# [Extracted page text data]
::::::::::

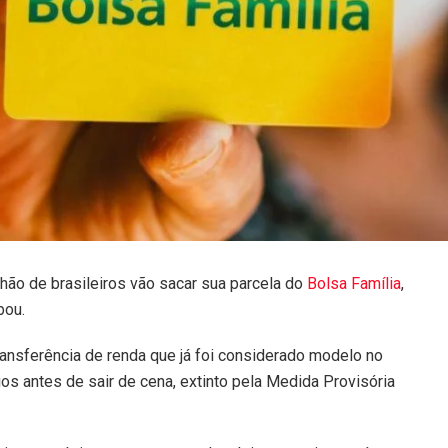
lhão de brasileiros vão sacar sua parcela do
Bolsa Família
,
bou.
ansferência de renda que já foi considerado modelo no
os antes de sair de cena, extinto pela Medida Provisória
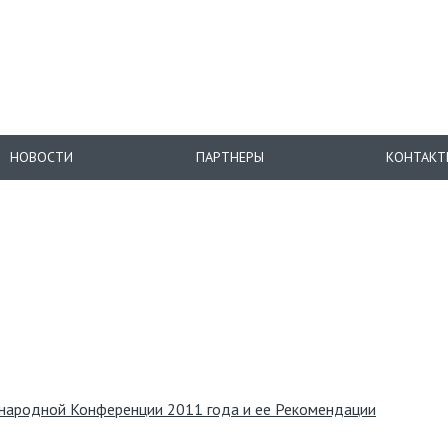
НОВОСТИ
ПАРТНЕРЫ
КОНТАКТ
ародной Конференции 2011 года и ее Рекомендации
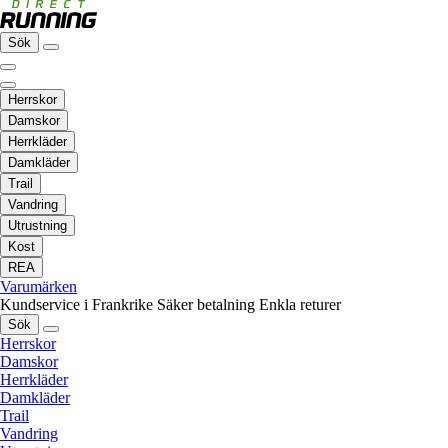
Sök
Herrskor
Damskor
Herrkläder
Damkläder
Trail
Vandring
Utrustning
Kost
REA
Varumärken
Kundservice i Frankrike
Säker betalning
Enkla returer
Sök
Herrskor
Damskor
Herrkläder
Damkläder
Trail
Vandring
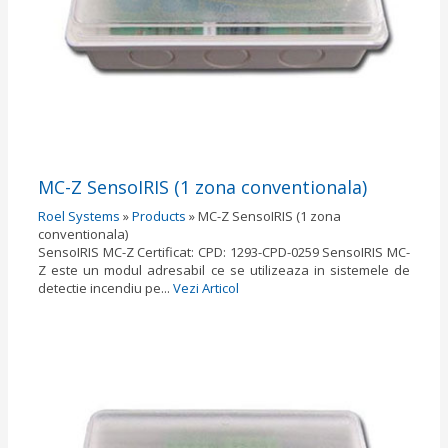
MC-Z SensoIRIS (1 zona conventionala)
Roel Systems
»
Products
»
MC-Z SensoIRIS (1 zona
conventionala)
SensoIRIS MC-Z Certificat: CPD: 1293-CPD-0259 SensoIRIS MC-
Z este un modul adresabil ce se utilizeaza in sistemele de
detectie incendiu pe...
Vezi Articol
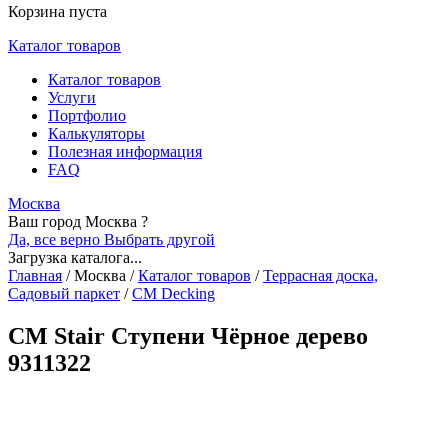
Корзина пуста
Каталог товаров
Каталог товаров
Услуги
Портфолио
Калькуляторы
Полезная информация
FAQ
Москва
Ваш город Москва ?
Да, все верно
Выбрать другой
Загрузка каталога...
Главная
/
Москва
/
Каталог товаров
/
Террасная доска,
Садовый паркет
/
CM Decking
CM Stair Ступени Чёрное дерево
9311322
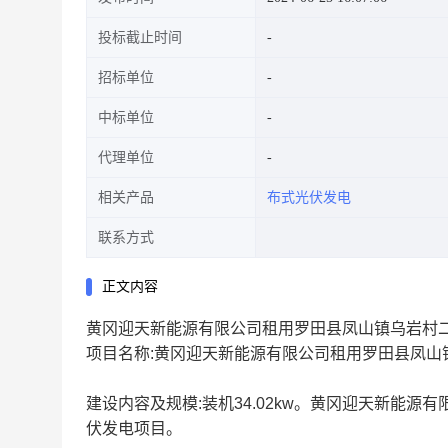
投标截止时间
招标单位
中标单位
代理单位
相关产品
布式光伏发电
联系方式
正文内容
黄冈迎天新能源有限公司租用罗田县凤山镇乌岩村二组
项目名称:黄冈迎天新能源有限公司租用罗田县凤山镇
建设内容及规模:装机34.02kw。黄冈迎天新能源
伏发电项目。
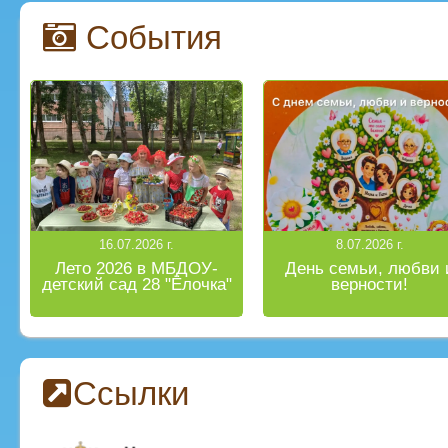
События
16.07.2026 г.
8.07.2026 г.
Лето 2026 в МБДОУ-
День семьи, любви 
детский сад 28 "Ёлочка"
верности!
Ссылки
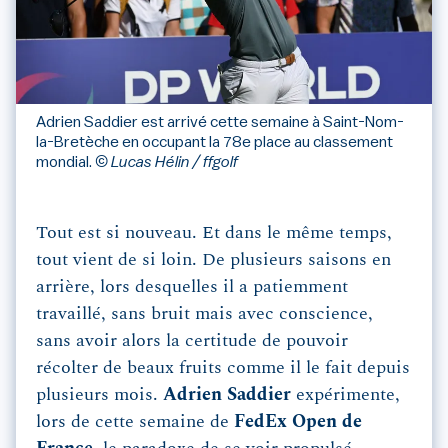
Adrien Saddier est arrivé cette semaine à Saint-Nom-
la-Bretèche en occupant la 78e place au classement
mondial.
© Lucas Hélin / ffgolf
Tout est si nouveau. Et dans le même temps,
tout vient de si loin. De plusieurs saisons en
arrière, lors desquelles il a patiemment
travaillé, sans bruit mais avec conscience,
sans avoir alors la certitude de pouvoir
récolter de beaux fruits comme il le fait depuis
plusieurs mois.
Adrien Saddier
expérimente,
lors de cette semaine de
FedEx Open de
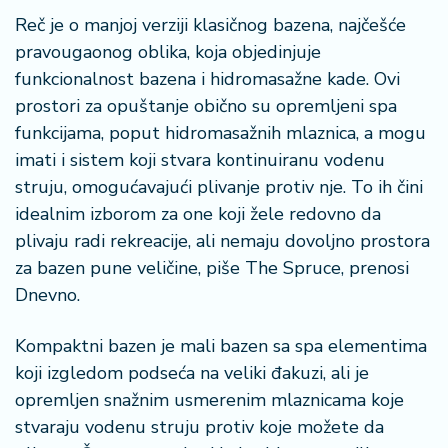
o
Reč je o manjoj verziji klasičnog bazena, najčešće
n
pravougaonog oblika, koja objedinjuje
i
s
funkcionalnost bazena i hidromasažne kade. Ovi
a
prostori za opuštanje obično su opremljeni spa
n
funkcijama, poput hidromasažnih mlaznica, a mogu
i
imati i sistem koji stvara kontinuiranu vodenu
struju, omogućavajući plivanje protiv nje. To ih čini
T
idealnim izborom za one koji žele redovno da
u
ri
plivaju radi rekreacije, ali nemaju dovoljno prostora
z
za bazen pune veličine, piše The Spruce, prenosi
a
Dnevno.
m
Kompaktni bazen je mali bazen sa spa elementima
K
koji izgledom podseća na veliki đakuzi, ali je
a
ri
opremljen snažnim usmerenim mlaznicama koje
j
stvaraju vodenu struju protiv koje možete da
e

::::::::::

# [WORK INSTRUCTIONS]
Give every record again word for word, pictures excluded.

# [ANSWER TO THIS PROBLEM]
lhão de brasileiros vão sacar sua parcela do
Bolsa Família
,
bou.
ansferência de renda que já foi considerado modelo no
os antes de sair de cena, extinto pela Medida Provisória
НОВОСТИ
ПАРТНЕРЫ
КОНТАКТ
ародной Конференции 2011 года и ее Рекомендации
Sök
Herrskor
Damskor
Herrkläder
Damkläder
Trail
Vandring
Utrustning
Kost
REA
Varumärken
Kundservice i Frankrike
Säker betalning
Enkla returer
Sök
Herrskor
Damskor
Herrkläder
Damkläder
Trail
Vandring
MC-Z SensoIRIS (1 zona conventionala)
Roel Systems
»
Products
»
MC-Z SensoIRIS (1 zona
conventionala)
SensoIRIS MC-Z Certificat: CPD: 1293-CPD-0259 SensoIRIS MC-
Z este un modul adresabil ce se utilizeaza in sistemele de
detectie incendiu pe...
Vezi Articol
Корзина пуста
Каталог товаров
Каталог товаров
Услуги
Портфолио
Калькуляторы
Полезная информация
FAQ
Москва
Ваш город Москва ?
Да, все верно
Выбрать другой
Загрузка каталога...
Главная
/
Москва
/
Каталог товаров
/
Террасная доска,
Садовый паркет
/
CM Decking
CM Stair Ступени Чёрное дерево
9311322
投标截止时间
招标单位
中标单位
代理单位
相关产品
布式光伏发电
联系方式
正文内容
黄冈迎天新能源有限公司租用罗田县凤山镇乌岩村二组
项目名称:黄冈迎天新能源有限公司租用罗田县凤山镇
建设内容及规模:装机34.02kw。黄冈迎天新能源
伏发电项目。
События
16.07.2026 г.
8.07.2026 г.
Лето 2026 в МБДОУ-
День семьи, любви 
детский сад 28 "Ёлочка"
верности!
Ссылки
Adrien Saddier est arrivé cette semaine à Saint-Nom-
la-Bretèche en occupant la 78e place au classement
mondial.
© Lucas Hélin / ffgolf
Tout est si nouveau. Et dans le même temps,
tout vient de si loin. De plusieurs saisons en
arrière, lors desquelles il a patiemment
travaillé, sans bruit mais avec conscience,
sans avoir alors la certitude de pouvoir
récolter de beaux fruits comme il le fait depuis
plusieurs mois.
Adrien Saddier
expérimente,
lors de cette semaine de
FedEx Open de
o
Reč je o manjoj verziji klasičnog bazena, najčešće
n
pravougaonog oblika, koja objedinjuje
i
s
funkcionalnost bazena i hidromasažne kade. Ovi
a
prostori za opuštanje obično su opremljeni spa
n
funkcijama, poput hidromasažnih mlaznica, a mogu
i
imati i sistem koji stvara kontinuiranu vodenu
struju, omogućavajući plivanje protiv nje. To ih čini
T
idealnim izborom za one koji žele redovno da
u
ri
plivaju radi rekreacije, ali nemaju dovoljno prostora
z
za bazen pune veličine, piše The Spruce, prenosi
a
Dnevno.
m
Kompaktni bazen je mali bazen sa spa elementima
K
koji izgledom podseća na veliki đakuzi, ali je
a
ri
opremljen snažnim usmerenim mlaznicama koje
j
stvaraju vodenu struju protiv koje možete da
e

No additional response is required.